P1111 - Timely Intervention, Monitoring and Education MATTERS in MS (TIME MATTERS in MS): global piloting of the MS Brain Health quality improvement tool (ID 1386)
Abstract
Background
A strategy for timely multiple sclerosis (MS) care was described in the policy report, Brain health: time matters in multiple sclerosis. Building on this report, multiple stakeholder groups participated in a modified Delphi process to define acceptable, good and high-quality brain health-focused MS care. These benchmarks were incorporated into an Excel-based quality improvement (QI) tool. The first prototype of this tool was piloted in three MS centers; local analysis of results led to improvements in clinical practice in those centers.
Objectives
We aimed to improve the clinical usability of the QI tool and to test the applicability of a refined version in different healthcare settings.
Methods
The recommendations from all three centers that participated in the initial pilot study were gathered and used to prepare a refined prototype of the QI tool (prototype II). MS centers worldwide have been invited to conduct a service evaluation using prototype II as part of a larger pilot study of 10–20 MS centers across a broad geographical area. Each participating site will review the medical records of 36 adults with MS (at representative stages of the care pathway) and input the data requested into the tool.

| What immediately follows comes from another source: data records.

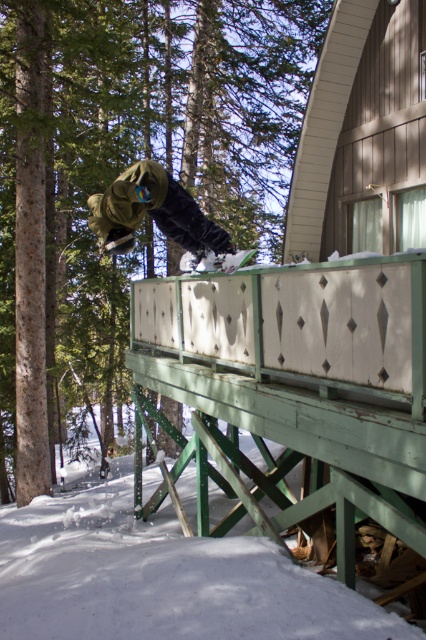 You are a photographer trying to capture the snowboarder midair. You notice a white fluffy snow at lower left located at point (163, 579). Where should you position your camera to ensure the snowboarder is centered in the frame while avoiding the snow at lower left?

To center the snowboarder while avoiding the white fluffy snow at lower left located at point (163, 579), position the camera slightly to the right and above the snow location. This adjustment ensures the snowboarder remains centered while the snow at lower left is excluded from the frame.

You are a photographer capturing the snowboarder midair. You want to ensure the green matte snowboarder at center and the white matte snowboard at center are both clearly visible in your shot. Which object should you focus on first to ensure both are in focus?

The green matte snowboarder at center is in front of the white matte snowboard at center. To ensure both are in focus, you should focus on the green matte snowboarder at center first since it is closer to the camera.

You are a photographer standing at the camera position. You want to capture the green matte snowboarder at center performing their trick. If your camera has a minimum focus distance of 5 meters, will you be able to focus on the snowboarder?

The green matte snowboarder at center and camera are 5.27 meters apart from each other. Since the distance is greater than the camera minimum focus distance of 5 meters, the camera can focus on the snowboarder. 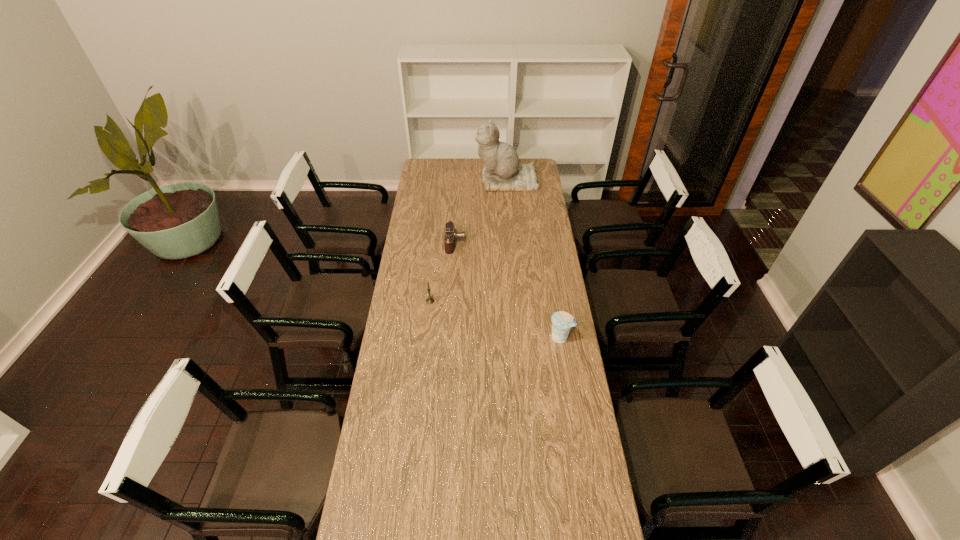 Where is `free space at the right edge of the desktop`? free space at the right edge of the desktop is located at coordinates (567, 423).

To assess whether the QI tool can be applied in MS centers globally, study sites will be asked to complete a survey following their service evaluation. The survey asks about ease of use of the tool, its usefulness for facilitating local change, relevance of the data captured and key data for repeated use.
Results
Prototype II has separate spreadsheets for entering information on patients at different stages of the care pathway; fields are tailored to the different patient populations so there is less data to input per patient. Data validation programming prevents the insertion of invalid information. To assist MS centers in analyzing their findings, improved visual summaries of clinic-level and patient-level results are generated within the tool; these auto-populate when the required fields in the data input spreadsheets are completed. Prototype II will also support future language translations. More than 18 MS centers have so far expressed interest in trialing prototype II of the QI tool; preliminary insights from selected study sites will be presented.
Conclusions
Following further refinements, widespread roll-out of the QI tool will enable MS centers to collect data to benchmark their clinical standards and to support service improvement.